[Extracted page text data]
+===+

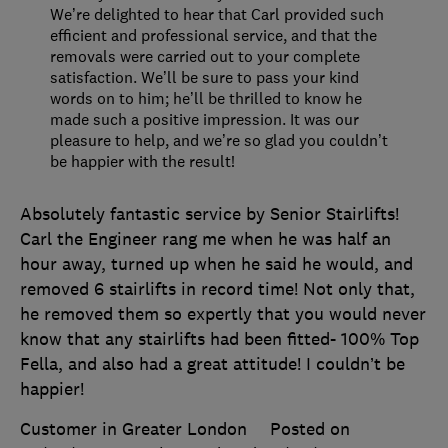
We’re delighted to hear that Carl provided such
efficient and professional service, and that the
removals were carried out to your complete
satisfaction. We’ll be sure to pass your kind
words on to him; he’ll be thrilled to know he
made such a positive impression. It was our
pleasure to help, and we’re so glad you couldn’t
be happier with the result!
Absolutely fantastic service by Senior Stairlifts!
Carl the Engineer rang me when he was half an
hour away, turned up when he said he would, and
removed 6 stairlifts in record time! Not only that,
he removed them so expertly that you would never
know that any stairlifts had been fitted- 100% Top
Fella, and also had a great attitude! I couldn’t be
happier!
Customer in Greater London
Posted on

+===+

What is needed —
Using the records above, report each line that contains the word "would" by copying it.

Response area —
hour away, turned up when he said he would, and
he removed them so expertly that you would never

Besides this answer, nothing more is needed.